So much so that Pier Maria Bocchi, in her review for Film Tv, rightly defines it as a film “about a private man devoid of meaning”, since “Sachs works precisely on banality”, starting with feelings. This stop at the immediate data of impulse, physicality (the sex scenes are predatory and rude, which we rarely see now) well reflects the feature of affective instability, which is fully inscribed in our modernity and whose character is so contradictory. than Thomas, both vain and insecure, manipulative and pawn in the game, he takes it upon himself to illuminate the most ruthless and in his own way monstrous features. His doppelgänger is Martin, a more modest one, to whom Ben Whishaw lends traits of delicacy and conscientiousness: he also cheats, but without judgment and seems to be driven, compared to his partner, by a stricter moral code that can make him perceive situations more clearly. know when, if necessary, to end the relationship. The middle pole is represented by Agatha, pragmatic and alien to their intellectual world (here Exarchopoulos, as in the movie that launched her, Adel’s life, an elementary school teacher), but still strongly attached to the family that the other two seem to have left behind. Then Thomas, divided between two countries, Germany and adoptive France, reflects in the geographic shift a confusion that is both physical and emotional, and that the film, true to its intention to stay on the surface of things, tries not to excavate. .
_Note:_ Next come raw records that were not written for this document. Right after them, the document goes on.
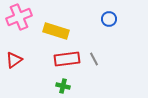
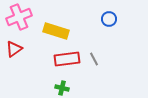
red triangle: moved 11 px up
green cross: moved 1 px left, 2 px down
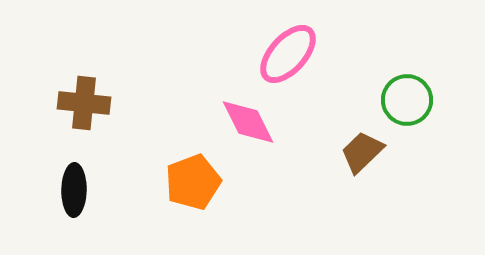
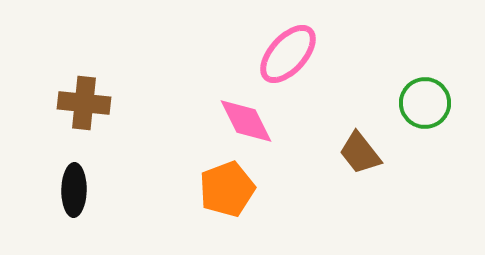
green circle: moved 18 px right, 3 px down
pink diamond: moved 2 px left, 1 px up
brown trapezoid: moved 2 px left, 1 px down; rotated 84 degrees counterclockwise
orange pentagon: moved 34 px right, 7 px down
Passages thus, this is one of those films whose virtues (admittedly more potential ones) add up to just as many faults, depending on which angle you look at them from. This is sometimes tiresome and annoyingly prevents the viewer from real emotional identification. However, it’s also a well-researched operation in terms of its form of storytelling (which fits perfectly into the story without causing too much action) and in terms of its market goal of entering a consumer niche for a young and knowledgeable audience. is also a huge legacy of themes and figures that work such as this one by Ira Sachs continues to refer to.

Walkways, trailer.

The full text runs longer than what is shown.